[What is expected]:
Retype, word for word, every line from the one holding "Giuseppe Benignini: del pasado polémico en" through the one holding "noviembre 2025" in the entries below, both included, and only those lines.

[Entries supplied]:
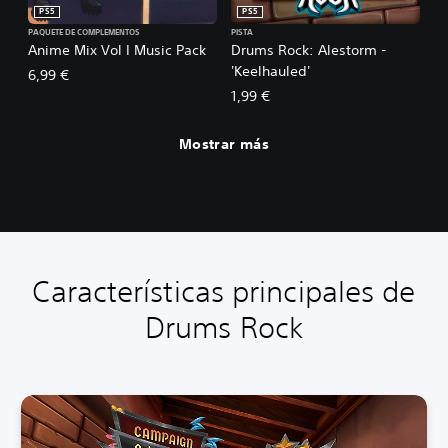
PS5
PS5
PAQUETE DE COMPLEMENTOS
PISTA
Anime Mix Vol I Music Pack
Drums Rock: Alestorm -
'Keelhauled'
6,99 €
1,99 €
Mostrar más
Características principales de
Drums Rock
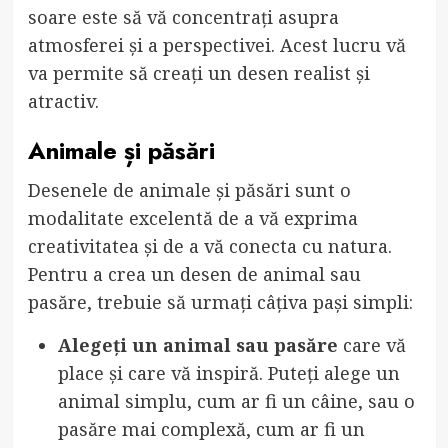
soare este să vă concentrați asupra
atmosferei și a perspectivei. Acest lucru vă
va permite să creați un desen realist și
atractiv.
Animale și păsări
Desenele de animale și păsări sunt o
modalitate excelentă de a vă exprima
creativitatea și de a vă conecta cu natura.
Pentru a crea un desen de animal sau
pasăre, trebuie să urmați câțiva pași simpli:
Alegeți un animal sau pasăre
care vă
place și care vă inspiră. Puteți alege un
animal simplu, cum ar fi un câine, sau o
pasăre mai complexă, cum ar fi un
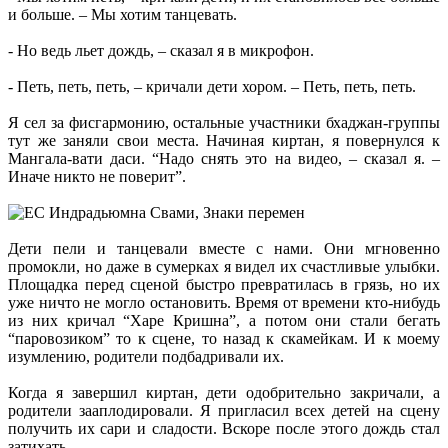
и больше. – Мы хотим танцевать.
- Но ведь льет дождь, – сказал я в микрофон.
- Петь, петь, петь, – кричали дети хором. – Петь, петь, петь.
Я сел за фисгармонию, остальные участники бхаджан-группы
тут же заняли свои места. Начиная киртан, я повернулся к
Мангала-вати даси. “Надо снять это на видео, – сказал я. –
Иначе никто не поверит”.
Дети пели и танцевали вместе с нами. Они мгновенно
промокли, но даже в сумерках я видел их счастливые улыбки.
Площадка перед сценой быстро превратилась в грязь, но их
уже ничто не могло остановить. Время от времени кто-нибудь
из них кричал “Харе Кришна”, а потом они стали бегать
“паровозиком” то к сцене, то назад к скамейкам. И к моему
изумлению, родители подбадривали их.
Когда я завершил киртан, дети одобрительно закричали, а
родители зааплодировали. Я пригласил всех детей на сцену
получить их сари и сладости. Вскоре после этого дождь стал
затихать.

* * *

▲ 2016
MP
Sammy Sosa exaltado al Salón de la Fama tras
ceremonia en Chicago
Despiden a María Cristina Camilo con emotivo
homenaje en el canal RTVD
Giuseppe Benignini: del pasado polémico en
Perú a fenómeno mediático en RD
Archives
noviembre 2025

[Exercise solution]:
Giuseppe Benignini: del pasado polémico en
Perú a fenómeno mediático en RD
Archives
noviembre 2025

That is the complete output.